## DATA LISTING
☆ ☆ ☆
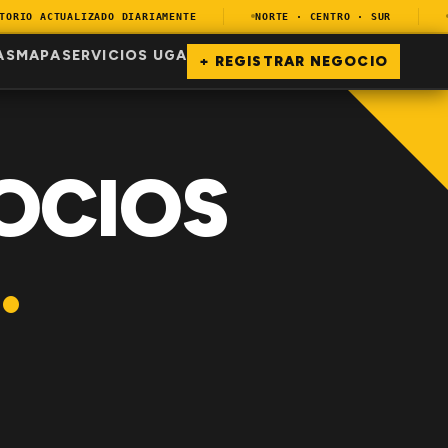
RIO ACTUALIZADO DIARIAMENTE
NORTE · CENTRO · SUR
EN
AS
MAPA
SERVICIOS UGA
+ REGISTRAR NEGOCIO
OCIOS
.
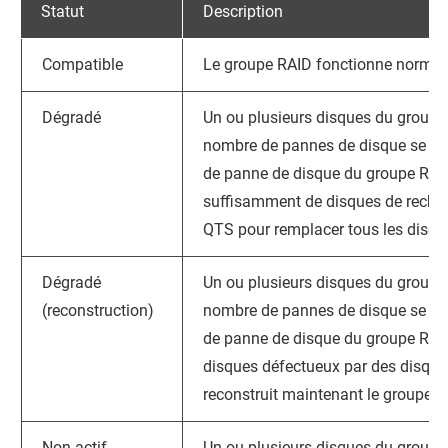
Statut
Description
Compatible
Le groupe RAID fonctionne norma
Dégradé
Un ou plusieurs disques du groupe
nombre de pannes de disque se sit
de panne de disque du groupe RAID.
suffisamment de disques de recha
QTS
pour remplacer tous les disqu
Dégradé
Un ou plusieurs disques du groupe
(reconstruction)
nombre de pannes de disque se sit
de panne de disque du groupe RAI
disques défectueux par des disque
reconstruit maintenant le groupe R
Non actif
Un ou plusieurs disques du groupe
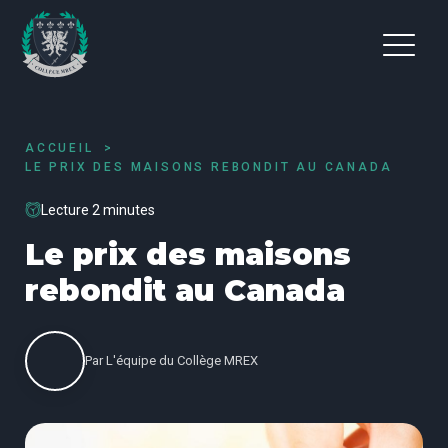
ACCUEIL
LE PRIX DES MAISONS REBONDIT AU CANADA
Lecture 2 minutes
Le prix des maisons
rebondit au Canada
Par
L'équipe du Collège MREX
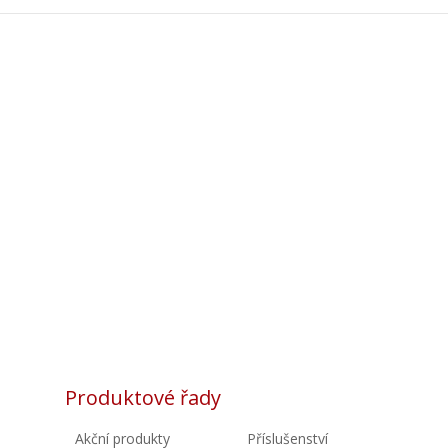
Produktové řady
Akční produkty
Příslušenství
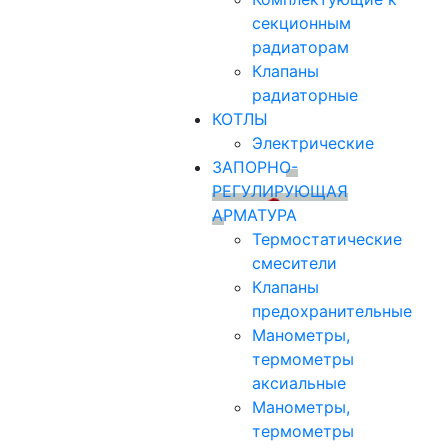
секционным
радиаторам
Клапаны
радиаторные
КОТЛЫ
Электрические
ЗАПОРНО-
РЕГУЛИРУЮЩАЯ
АРМАТУРА
Термостатические
смесители
Клапаны
предохранительные
Манометры,
термометры
аксиальные
Манометры,
термометры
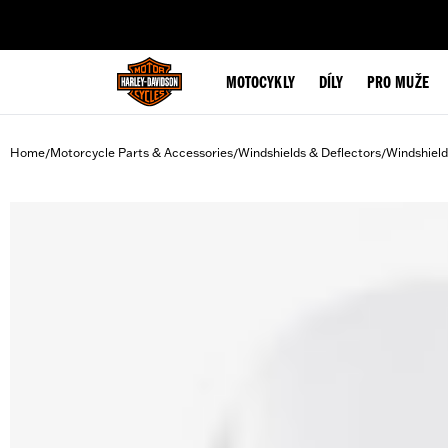
web accessibility
MOTOCYKLY
DÍLY
PRO MUŽE
Home
Motorcycle Parts & Accessories
Windshields & Deflectors
Windshield
/
/
/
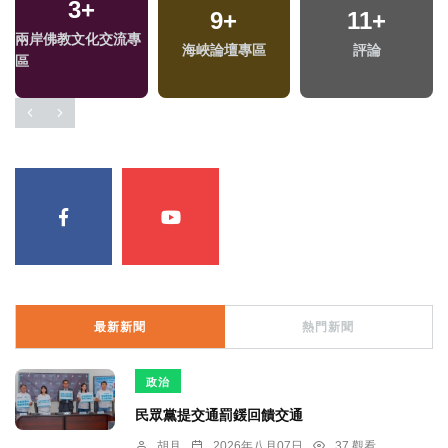
3
+
9
+
11
+
兩岸佛教文化交流專
海峽論壇專區
評論
區
最新新聞
熱門新聞
政治
民眾黨提交通罰鍰回饋交通
胡月
2026年八月07日
37 觀看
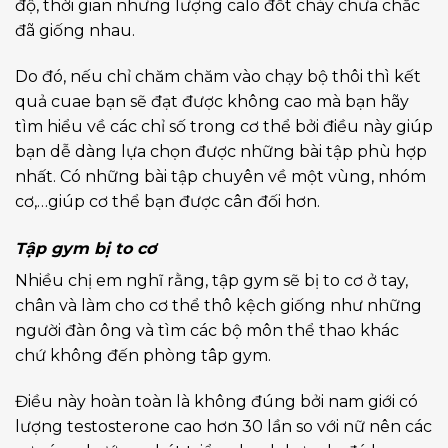
độ, thời gian nhưng lượng calo đốt cháy chưa chắc
đã giống nhau.
Do đó, nếu chỉ chăm chăm vào chạy bộ thôi thì kết
quả cuae bạn sẽ đạt được không cao mà bạn hãy
tìm hiểu về các chỉ số trong cơ thể bởi điều này giúp
bạn dễ dàng lựa chọn được những bài tập phù hợp
nhất. Có những bài tập chuyên về một vùng, nhóm
cơ,…giúp cơ thể bạn được cân đối hơn.
Tập gym bị to cơ
Nhiều chị em nghĩ rằng, tập gym sẽ bị to cơ ở tay,
chân và làm cho cơ thể thô kệch giống như những
người đàn ông và tìm các bộ môn thể thao khác
chứ không đến phòng tâp gym.
Điều này hoàn toàn là không đúng bởi nam giới có
lượng testosterone cao hơn 30 lần so với nữ nên các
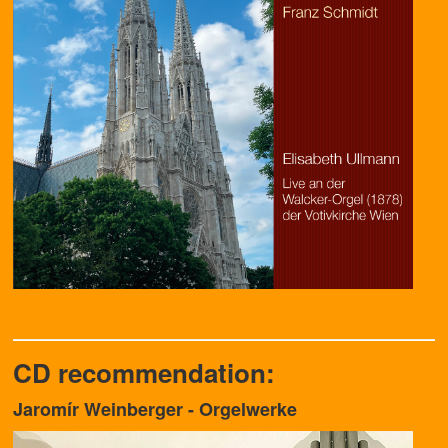
CD recommendation:
Jaromír Weinberger - Orgelwerke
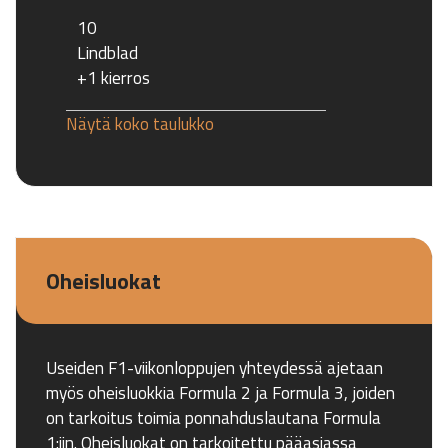
10
Lindblad
+1 kierros
Näytä koko taulukko
Oheisluokat
Useiden F1-viikonloppujen yhteydessä ajetaan
myös oheisluokkia Formula 2 ja Formula 3, joiden
on tarkoitus toimia ponnahduslautana Formula
1:iin. Oheisluokat on tarkoitettu pääasiassa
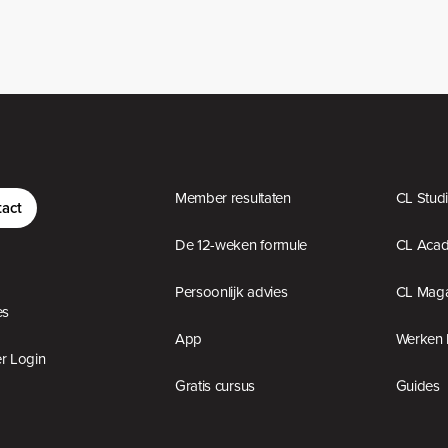
Member resultaten
CL Stud
act
De 12-weken formule
CL Aca
Persoonlijk advies
CL Maga
es
App
Werken 
 Login
Gratis cursus
Guides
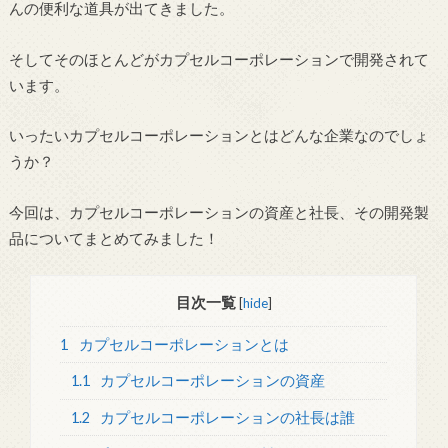
んの便利な道具が出てきました。
そしてそのほとんどがカプセルコーポレーションで開発されて
います。
いったいカプセルコーポレーションとはどんな企業なのでしょ
うか？
今回は、カプセルコーポレーションの資産と社長、その開発製
品についてまとめてみました！
目次一覧
[
hide
]
1
カプセルコーポレーションとは
1.1
カプセルコーポレーションの資産
1.2
カプセルコーポレーションの社長は誰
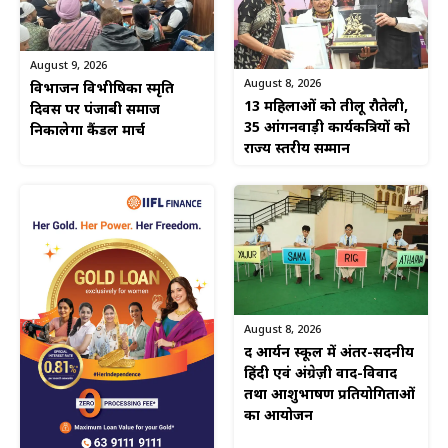
August 9, 2026
August 8, 2026
विभाजन विभीषिका स्मृति
13 महिलाओं को तीलू रौतेली,
दिवस पर पंजाबी समाज
35 आंगनवाड़ी कार्यकत्रियों को
निकालेगा कैंडल मार्च
राज्य स्तरीय सम्मान
August 8, 2026
द आर्यन स्कूल में अंतर-सदनीय
हिंदी एवं अंग्रेज़ी वाद-विवाद
तथा आशुभाषण प्रतियोगिताओं
का आयोजन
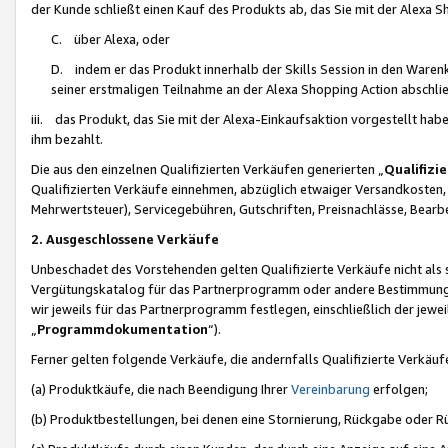
der Kunde schließt einen Kauf des Produkts ab, das Sie mit der Alexa 
C. über Alexa, oder
D. indem er das Produkt innerhalb der Skills Session in den Waren
seiner erstmaligen Teilnahme an der Alexa Shopping Action abschlie
iii. das Produkt, das Sie mit der Alexa-Einkaufsaktion vorgestellt ha
ihm bezahlt.
Die aus den einzelnen Qualifizierten Verkäufen generierten „
Qualifizi
Qualifizierten Verkäufe einnehmen, abzüglich etwaiger Versandkosten
Mehrwertsteuer), Servicegebühren, Gutschriften, Preisnachlässe, Bear
2. Ausgeschlossene Verkäufe
Unbeschadet des Vorstehenden gelten Qualifizierte Verkäufe nicht als
Vergütungskatalog für das Partnerprogramm oder andere Bestimmungen,
wir jeweils für das Partnerprogramm festlegen, einschließlich der jewe
„
Programmdokumentation
“).
Ferner gelten folgende Verkäufe, die andernfalls Qualifizierte Verkä
(a) Produktkäufe, die nach Beendigung Ihrer
Vereinbarung
erfolgen;
(b) Produktbestellungen, bei denen eine Stornierung, Rückgabe oder R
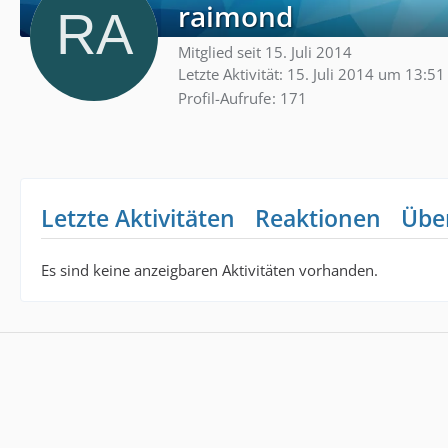
raimond
Mitglied seit 15. Juli 2014
Letzte Aktivität:
15. Juli 2014 um 13:51
Profil-Aufrufe
171
Letzte Aktivitäten
Reaktionen
Übe
Es sind keine anzeigbaren Aktivitäten vorhanden.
☆ ☆ ☆
## TASK TO CARRY OUT
Print the complete listing exactly as it stands, without its pictures.

## RESULT OF THIS TASK
RIO ACTUALIZADO DIARIAMENTE
NORTE · CENTRO · SUR
EN
AS
MAPA
SERVICIOS UGA
+ REGISTRAR NEGOCIO
OCIOS
.
Statut
Description
Compatible
Le groupe RAID fonctionne norma
Dégradé
Un ou plusieurs disques du groupe
nombre de pannes de disque se sit
de panne de disque du groupe RAID.
suffisamment de disques de recha
QTS
pour remplacer tous les disqu
Dégradé
Un ou plusieurs disques du groupe
(reconstruction)
nombre de pannes de disque se sit
de panne de disque du groupe RAI
disques défectueux par des disque
reconstruit maintenant le groupe R
Non actif
Un ou plusieurs disques du groupe
ACCUEIL
LE PRIX DES MAISONS REBONDIT AU CANADA
Lecture 2 minutes
Le prix des maisons
rebondit au Canada
Par
L'équipe du Collège MREX
Produktové řady
Akční produkty
Příslušenství
секционным
радиаторам
Клапаны
радиаторные
КОТЛЫ
Электрические
ЗАПОРНО-
РЕГУЛИРУЮЩАЯ
АРМАТУРА
Термостатические
смесители
Клапаны
предохранительные
Манометры,
термометры
аксиальные
Манометры,
термометры
web accessibility
MOTOCYKLY
DÍLY
PRO MUŽE
Home
Motorcycle Parts & Accessories
Windshields & Deflectors
Windshield
/
/
/
3
+
9
+
11
+
兩岸佛教文化交流專
海峽論壇專區
評論
區
最新新聞
熱門新聞
政治
民眾黨提交通罰鍰回饋交通
胡月
2026年八月07日
37 觀看
độ, thời gian nhưng lượng calo đốt cháy chưa chắc
đã giống nhau.
Do đó, nếu chỉ chăm chăm vào chạy bộ thôi thì kết
quả cuae bạn sẽ đạt được không cao mà bạn hãy
tìm hiểu về các chỉ số trong cơ thể bởi điều này giúp
bạn dễ dàng lựa chọn được những bài tập phù hợp
nhất. Có những bài tập chuyên về một vùng, nhóm
cơ,…giúp cơ thể bạn được cân đối hơn.
Tập gym bị to cơ
Nhiều chị em nghĩ rằng, tập gym sẽ bị to cơ ở tay,
chân và làm cho cơ thể thô kệch giống như những
người đàn ông và tìm các bộ môn thể thao khác
chứ không đến phòng tâp gym.
Điều này hoàn toàn là không đúng bởi nam giới có
lượng testosterone cao hơn 30 lần so với nữ nên các
CD recommendation:
Jaromír Weinberger - Orgelwerke
10
Lindblad
+1 kierros
Näytä koko taulukko
Oheisluokat
Useiden F1-viikonloppujen yhteydessä ajetaan
myös oheisluokkia Formula 2 ja Formula 3, joiden
on tarkoitus toimia ponnahduslautana Formula
1:iin. Oheisluokat on tarkoitettu pääasiassa
Member resultaten
CL Stud
act
De 12-weken formule
CL Aca
Persoonlijk advies
CL Maga
es
App
Werken 
 Login
Gratis cursus
Guides
んの便利な道具が出てきました。
そしてそのほとんどがカプセルコーポレーションで開発されて
います。
いったいカプセルコーポレーションとはどんな企業なのでしょ
うか？
今回は、カプセルコーポレーションの資産と社長、その開発製
品についてまとめてみました！
目次一覧
[
hide
]
1
カプセルコーポレーションとは
1.1
カプセルコーポレーションの資産
1.2
カプセルコーポレーションの社長は誰
August 9, 2026
August 8, 2026
विभाजन विभीषिका स्मृति
13 महिलाओं को तीलू रौतेली,
दिवस पर पंजाबी समाज
35 आंगनवाड़ी कार्यकत्रियों को
निकालेगा कैंडल मार्च
राज्य स्तरीय सम्मान
August 8, 2026
द आर्यन स्कूल में अंतर-सदनीय
हिंदी एवं अंग्रेज़ी वाद-विवाद
तथा आशुभाषण प्रतियोगिताओं
का आयोजन
der Kunde schließt einen Kauf des Produkts ab, das Sie mit der Alexa 
C. über Alexa, oder
D. indem er das Produkt innerhalb der Skills Session in den Waren
seiner erstmaligen Teilnahme an der Alexa Shopping Action abschlie
iii. das Produkt, das Sie mit der Alexa-Einkaufsaktion vorgestellt ha
ihm bezahlt.
Die aus den einzelnen Qualifizierten Verkäufen generierten „
Qualifizi
Qualifizierten Verkäufe einnehmen, abzüglich etwaiger Versandkosten
Mehrwertsteuer), Servicegebühren, Gutschriften, Preisnachlässe, Bear
2. Ausgeschlossene Verkäufe
Unbeschadet des Vorstehenden gelten Qualifizierte Verkäufe nicht als
Vergütungskatalog für das Partnerprogramm oder andere Bestimmungen,
wir jeweils für das Partnerprogramm festlegen, einschließlich der jewe
„
Programmdokumentation
“).
Ferner gelten folgende Verkäufe, die andernfalls Qualifizierte Verkä
(a) Produktkäufe, die nach Beendigung Ihrer
Vereinbarung
erfolgen;
(b) Produktbestellungen, bei denen eine Stornierung, Rückgabe oder R
raimond
Mitglied seit 15. Juli 2014
Letzte Aktivität:
15. Juli 2014 um 13:51
Profil-Aufrufe
171
Letzte Aktivitäten
Reaktionen
Übe
Es sind keine anzeigbaren Aktivitäten vorhanden.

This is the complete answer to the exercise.